Brands as extended storylines

Brands as extended storylines

Reading Time: 3 minutes

The temptation when you’re working with a brand is to continue to treat it just as a product or service. It’s simpler to do so. It’s contained. You can add features to it or introduce a variation to it. But I’ve wondered aloud with marketers in the past whether treating a brand as the personification of an idea – one that needs to develop and evolve – is not only more interesting but actually vital in a world where story is king and great content is rarer than one might think.

Taking the concept of brands as ideas further, what would happen if marketers acted more like television producers and creators? How might that change the way brands tell their stories? This fascinating interview between Jon Bokenkamp, the executive producer and creator of Blacklist, and Jason Evans points to some interesting possibilities for where brand storytelling might go.

Brands would have a writers’ room. There would be a group of people whose role in the organisation was to create and regulate the release of the brand’s storytelling around a pivotal idea. Right now, ad agencies would claim that role. But I think it’s interesting to speculate on what would happen if the long idea was resourced, developed and managed by the brand itself, and then captured and expressed by its agencies.

Brands would take consumers on journeys – long, involving journeys that inspired and intrigued and that were well signposted within the brand itself so that things happened with deliberation and care. Brands might start to treat each year as a season of the series and build in plot turns and reveals to keep people looking for more. Sure, there have been long running ad campaigns but these have tended to be focused on mainstream media and been told as episodic commercials rather than as rich, deep stories in their own right. (More on how brands might fit into such an approach below.)

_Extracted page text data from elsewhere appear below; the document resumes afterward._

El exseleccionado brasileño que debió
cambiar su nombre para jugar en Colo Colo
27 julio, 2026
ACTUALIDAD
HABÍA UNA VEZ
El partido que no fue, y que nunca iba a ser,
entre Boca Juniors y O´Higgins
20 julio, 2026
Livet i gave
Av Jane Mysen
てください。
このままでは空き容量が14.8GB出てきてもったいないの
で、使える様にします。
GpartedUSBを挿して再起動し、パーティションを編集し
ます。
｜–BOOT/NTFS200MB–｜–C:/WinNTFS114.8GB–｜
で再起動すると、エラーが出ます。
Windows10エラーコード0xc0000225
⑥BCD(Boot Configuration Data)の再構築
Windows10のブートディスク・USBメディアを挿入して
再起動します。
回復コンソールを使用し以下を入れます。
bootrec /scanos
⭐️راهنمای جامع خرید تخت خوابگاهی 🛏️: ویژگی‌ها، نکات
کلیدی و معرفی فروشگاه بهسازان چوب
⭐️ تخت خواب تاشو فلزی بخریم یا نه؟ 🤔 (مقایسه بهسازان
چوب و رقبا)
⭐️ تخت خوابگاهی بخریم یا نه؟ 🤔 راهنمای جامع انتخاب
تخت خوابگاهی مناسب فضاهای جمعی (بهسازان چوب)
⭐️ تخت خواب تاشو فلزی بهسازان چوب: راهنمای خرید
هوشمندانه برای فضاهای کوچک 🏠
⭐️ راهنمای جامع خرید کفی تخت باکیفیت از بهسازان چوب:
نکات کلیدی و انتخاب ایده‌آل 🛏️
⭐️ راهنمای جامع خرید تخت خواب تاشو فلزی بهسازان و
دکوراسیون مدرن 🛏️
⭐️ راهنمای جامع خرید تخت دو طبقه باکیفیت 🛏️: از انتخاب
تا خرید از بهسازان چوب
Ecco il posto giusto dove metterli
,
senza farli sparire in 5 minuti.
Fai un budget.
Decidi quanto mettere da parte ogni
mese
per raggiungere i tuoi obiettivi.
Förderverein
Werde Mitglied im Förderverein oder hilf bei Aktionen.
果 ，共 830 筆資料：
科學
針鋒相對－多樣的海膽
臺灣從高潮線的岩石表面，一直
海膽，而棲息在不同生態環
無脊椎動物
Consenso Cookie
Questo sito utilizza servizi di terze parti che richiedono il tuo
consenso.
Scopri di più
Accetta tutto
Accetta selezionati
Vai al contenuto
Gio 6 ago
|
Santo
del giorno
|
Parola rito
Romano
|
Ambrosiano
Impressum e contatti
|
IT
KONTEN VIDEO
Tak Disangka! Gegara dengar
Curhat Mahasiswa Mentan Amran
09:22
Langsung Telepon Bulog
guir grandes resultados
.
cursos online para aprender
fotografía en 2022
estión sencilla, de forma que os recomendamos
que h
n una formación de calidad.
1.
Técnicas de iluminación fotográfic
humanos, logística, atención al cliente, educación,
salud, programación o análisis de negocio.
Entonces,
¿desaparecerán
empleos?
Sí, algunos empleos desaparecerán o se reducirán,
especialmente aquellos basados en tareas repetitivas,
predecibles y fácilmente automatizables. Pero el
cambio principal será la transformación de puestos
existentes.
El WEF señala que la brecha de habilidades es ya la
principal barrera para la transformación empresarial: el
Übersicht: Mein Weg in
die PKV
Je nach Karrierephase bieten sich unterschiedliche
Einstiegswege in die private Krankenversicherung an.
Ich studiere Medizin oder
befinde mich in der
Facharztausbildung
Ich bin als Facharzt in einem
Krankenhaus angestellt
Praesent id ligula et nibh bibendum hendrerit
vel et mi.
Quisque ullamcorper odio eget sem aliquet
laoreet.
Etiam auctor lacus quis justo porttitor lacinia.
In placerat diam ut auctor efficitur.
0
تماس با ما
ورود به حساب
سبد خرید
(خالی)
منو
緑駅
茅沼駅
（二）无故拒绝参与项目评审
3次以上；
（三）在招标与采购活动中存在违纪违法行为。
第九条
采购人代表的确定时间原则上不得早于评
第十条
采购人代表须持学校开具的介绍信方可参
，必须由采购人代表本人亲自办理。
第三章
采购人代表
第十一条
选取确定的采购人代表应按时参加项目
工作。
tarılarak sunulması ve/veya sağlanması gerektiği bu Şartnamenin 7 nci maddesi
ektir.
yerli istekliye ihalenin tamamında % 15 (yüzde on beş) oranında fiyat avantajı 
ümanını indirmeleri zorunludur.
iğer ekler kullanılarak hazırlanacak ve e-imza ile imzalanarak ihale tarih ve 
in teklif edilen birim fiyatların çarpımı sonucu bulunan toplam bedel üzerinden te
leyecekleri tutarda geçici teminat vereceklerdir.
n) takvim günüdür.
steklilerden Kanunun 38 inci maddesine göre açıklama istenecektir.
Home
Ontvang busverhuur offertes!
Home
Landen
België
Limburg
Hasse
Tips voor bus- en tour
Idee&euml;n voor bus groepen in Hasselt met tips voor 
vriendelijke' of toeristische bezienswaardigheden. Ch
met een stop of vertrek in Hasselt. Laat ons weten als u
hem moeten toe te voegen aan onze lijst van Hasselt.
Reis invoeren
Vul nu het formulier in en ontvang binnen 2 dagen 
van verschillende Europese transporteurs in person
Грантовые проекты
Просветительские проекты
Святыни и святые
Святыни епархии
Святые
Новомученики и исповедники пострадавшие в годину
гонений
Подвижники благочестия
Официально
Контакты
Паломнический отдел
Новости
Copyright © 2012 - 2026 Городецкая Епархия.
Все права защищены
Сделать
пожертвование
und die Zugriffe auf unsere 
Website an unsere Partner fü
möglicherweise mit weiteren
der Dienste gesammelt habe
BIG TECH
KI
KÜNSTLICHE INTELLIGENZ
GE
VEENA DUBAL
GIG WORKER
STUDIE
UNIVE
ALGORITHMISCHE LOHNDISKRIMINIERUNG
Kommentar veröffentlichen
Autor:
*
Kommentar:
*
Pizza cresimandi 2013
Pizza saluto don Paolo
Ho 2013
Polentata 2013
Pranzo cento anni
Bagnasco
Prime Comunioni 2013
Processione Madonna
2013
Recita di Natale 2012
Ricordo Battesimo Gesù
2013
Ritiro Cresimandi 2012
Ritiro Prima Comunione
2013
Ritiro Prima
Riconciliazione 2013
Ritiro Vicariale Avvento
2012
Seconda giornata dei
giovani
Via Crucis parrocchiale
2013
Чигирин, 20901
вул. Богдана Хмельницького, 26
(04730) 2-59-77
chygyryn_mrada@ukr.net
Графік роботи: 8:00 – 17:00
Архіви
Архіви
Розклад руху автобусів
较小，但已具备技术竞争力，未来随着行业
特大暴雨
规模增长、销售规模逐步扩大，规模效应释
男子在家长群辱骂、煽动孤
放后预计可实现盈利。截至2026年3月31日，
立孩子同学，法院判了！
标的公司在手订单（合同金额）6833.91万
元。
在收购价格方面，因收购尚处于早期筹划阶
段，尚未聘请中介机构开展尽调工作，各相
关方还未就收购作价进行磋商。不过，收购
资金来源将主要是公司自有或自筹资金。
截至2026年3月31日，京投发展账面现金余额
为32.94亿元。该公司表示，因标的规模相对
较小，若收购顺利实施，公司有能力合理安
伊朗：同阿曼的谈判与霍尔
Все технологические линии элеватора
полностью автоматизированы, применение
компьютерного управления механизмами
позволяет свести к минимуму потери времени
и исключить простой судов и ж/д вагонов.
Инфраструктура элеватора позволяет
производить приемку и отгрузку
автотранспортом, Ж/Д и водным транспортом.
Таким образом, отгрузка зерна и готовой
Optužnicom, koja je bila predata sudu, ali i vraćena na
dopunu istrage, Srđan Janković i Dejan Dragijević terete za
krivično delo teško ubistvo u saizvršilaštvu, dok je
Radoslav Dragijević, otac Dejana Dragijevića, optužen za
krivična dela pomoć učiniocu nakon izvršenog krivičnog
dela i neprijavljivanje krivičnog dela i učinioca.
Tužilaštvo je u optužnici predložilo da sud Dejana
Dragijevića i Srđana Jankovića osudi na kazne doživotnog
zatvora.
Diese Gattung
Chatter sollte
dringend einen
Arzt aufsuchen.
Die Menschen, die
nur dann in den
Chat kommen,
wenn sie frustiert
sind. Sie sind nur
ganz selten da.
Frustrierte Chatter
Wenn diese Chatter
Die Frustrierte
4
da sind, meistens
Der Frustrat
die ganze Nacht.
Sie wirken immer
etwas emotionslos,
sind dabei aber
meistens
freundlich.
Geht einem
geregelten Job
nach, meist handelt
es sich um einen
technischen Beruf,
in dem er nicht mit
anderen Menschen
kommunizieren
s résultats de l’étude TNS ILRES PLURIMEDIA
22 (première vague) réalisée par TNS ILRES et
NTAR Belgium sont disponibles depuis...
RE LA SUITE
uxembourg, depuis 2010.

Stories would mix formats – using a combination of serialised storytelling, to give the brand idea momentum and enable it to evolve, and shorter, more specific “campaign” scenarios that enabled the brand to play up key aspects and dimensionalise the long story form. These different formats could be spread across different media, meaning different types of storyline happening at the same time in different places, or campaigns could interrupt or even cut across the main story to add episodic interest.

Brands would have a deep mythology/backstory that they would draw on and reveal over time. This would add both intrigue and depth. They would raise questions that they might take some time to answer – in order to build in tension.

When they did delivers answers, they would be both to the issues the brands have raised and to issues that others have raised. Some of these answers would have been developed well in advance, others would seem more spontaneous, depending on the channel in which they were raised. The key thing is that every moment in the brand’s life would have relevance and provide context for those experiencing the brand.

The stories would be human – they would be populated by people, and those people would be spontaneous, changeable, imperfect, relatable. Those stories would completely change how brands built their relationships with buyers. Brands would be product placements in their own human stories.

Advertorial will give way to advertories.

As the worlds of brands, media and entertainment converge, and channels become screens rather than outlets, my own view is that each of these disciplines will borrow success factors from the other. Just as the media has successfully branded its offerings and even turned them into franchised offerings (think Law and Order, CSI, NCIS, Survivor, Masterchef and more), we shouldn’t be surprised if brands themselves don’t start incorporating more of the conventions of TV into how they tell their tales.